Kantor Dewan Perwakilan Rakyat Daerah Polewali Mandar.
Polewali.WartaAmperak==== Sebanyak 30 anggota DPRD sepakat akan melayangkan hak interpelasi kepada Bupati PolMan (Polewali Mandar). Pengajuan hak interpelasi itu dilakukan terkait diindahkannya rekomendasi penundaan tahapan Pilkades (pemilihan kepala desa) serentak dari DPRD oleh Pemkab PolMan. Selasa, 14/9/2021
Hal itu disampaikan, Ketua Komisi I DPRD PolMan, Lukman yang disetujui oleh 29 anggota dewan lainnya pada pelaksanaan rapat paripurna dengan agenda penetapan pembahasan rancangan Perda diluar Propemperda tahun 2021.
Terlepas dari agenda utama Rapat Paripurna DPRD, kata Lukman, kita usulkan penggunaan hak interpelasi terkait kebijakan pelaksanaan Pilkades serentak tahun 2021. Dan itu disetujui oleh 30 anggota DPRD yang bertanda tangan sebagai pengusul hak interpelasi. “Kami ingin meminta keterangan, penjelasan dari Bupati Polewali Mandar mengenai kebijakan Pelaksanaan Pilkades, terutama terkait kebijakan penetapan Peraturan Bupati (Perbup) tentang Pilkades tanpa adanya Perubahan Perda sebagai penyesuaian terhadap terbitnya Permendagri 72 tahun 2020,” jelas Lukman yang juga koordinator tim pengusul hak inisiatif.
Anggota Fraksi Demokrat, Rusnaedi mengatakan, rencana perubahan Perda Pilkades yang diinisiasi oleh DPRD ini memang menjadi sorotan banyak anggota.
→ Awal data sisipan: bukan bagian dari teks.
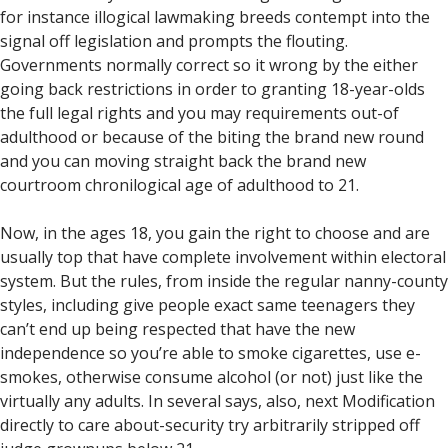
for instance illogical lawmaking breeds contempt into the
signal off legislation and prompts the flouting.
Governments normally correct so it wrong by the either
going back restrictions in order to granting 18-year-olds
the full legal rights and you may requirements out-of
adulthood or because of the biting the brand new round
and you can moving straight back the brand new
courtroom chronilogical age of adulthood to 21.
Now, in the ages 18, you gain the right to choose and are
usually top that have complete involvement within electoral
system. But the rules, from inside the regular nanny-county
styles, including give people exact same teenagers they
can’t end up being respected that have the new
independence so you’re able to smoke cigarettes, use e-
smokes, otherwise consume alcohol (or not) just like the
virtually any adults. In several says, also, next Modification
directly to care about-security try arbitrarily stripped off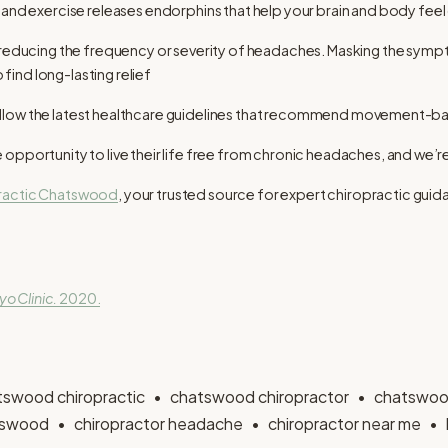
and exercise releases endorphins that help your brain and body feel
t reducing the frequency or severity of headaches. Masking the sym
o find long-lasting relief
to follow the latest healthcare guidelines that recommend movement-ba
opportunity to live their life free from chronic headaches, and we’re
practic Chatswood
, your trusted source for expert chiropractic guid
o Clinic.
2020.
tswood chiropractic
chatswood chiropractor
chatswoo
atswood
chiropractor headache
chiropractor near me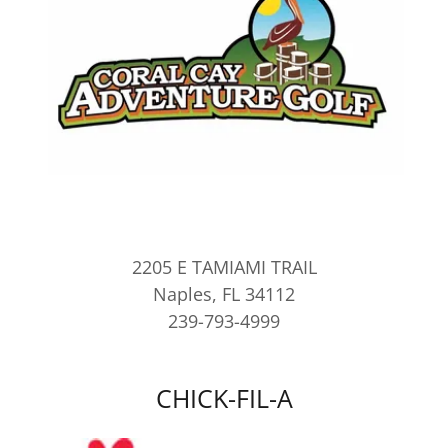
2205 E TAMIAMI TRAIL
Naples, FL 34112
239-793-4999
CHICK-FIL-A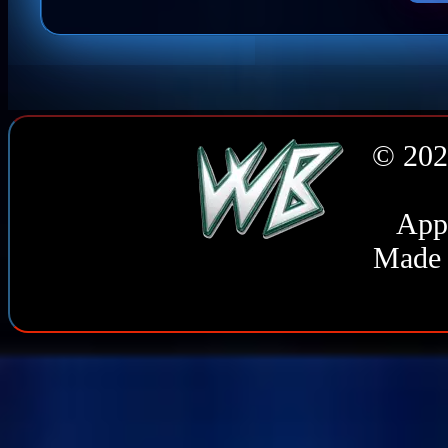
© 202
Appl
Made 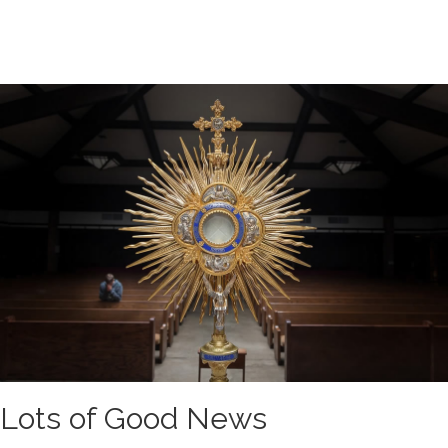
Lots of Good News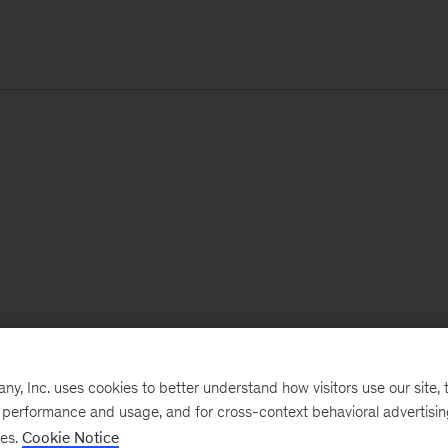
, Inc. uses cookies to better understand how visitors use our site, t
e performance and usage, and for cross-context behavioral advertisi
ses.
Cookie Notice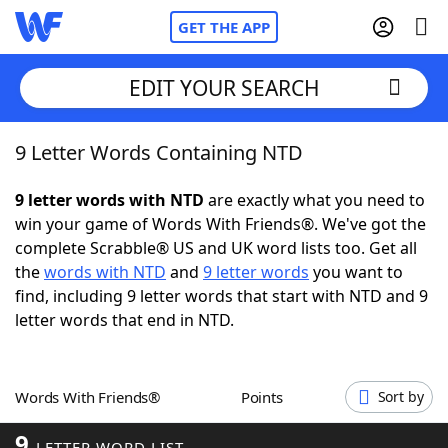
GET THE APP
EDIT YOUR SEARCH
9 Letter Words Containing NTD
Home
9 letter words with NTD
are exactly what you need to
Words With Friends
Cheat
win your game of Words With Friends®. We've got the
complete Scrabble® US and UK word lists too. Get all
NYT Crossplay Cheat
the
words with NTD
and
9 letter words
you want to
find, including 9 letter words that start with NTD and 9
Scrabble
Helpers
letter words that end in NTD.
Today's NYT Games
Hints & Answers
Words With Friends®
Points
Sort by
Word Games
Helpers
9
LETTER WORD LIST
Terutama bagi pengusul hak inisiatif. “Usulan Perubahan Perda Pilkades ini kami yang inisiasi atas semangat agar proses Pilkades berlangsung demokratis, berkeadilan dan outputnya memiliki kepastian hukum sehingga dalam waktu bersamaan kami merekomendasikan kepada Bupati Polewali Mandar agar menunda pelaksanaan tahapan sampai perubahan Perda,” ungkap Rusnaedi. (Aco Metro).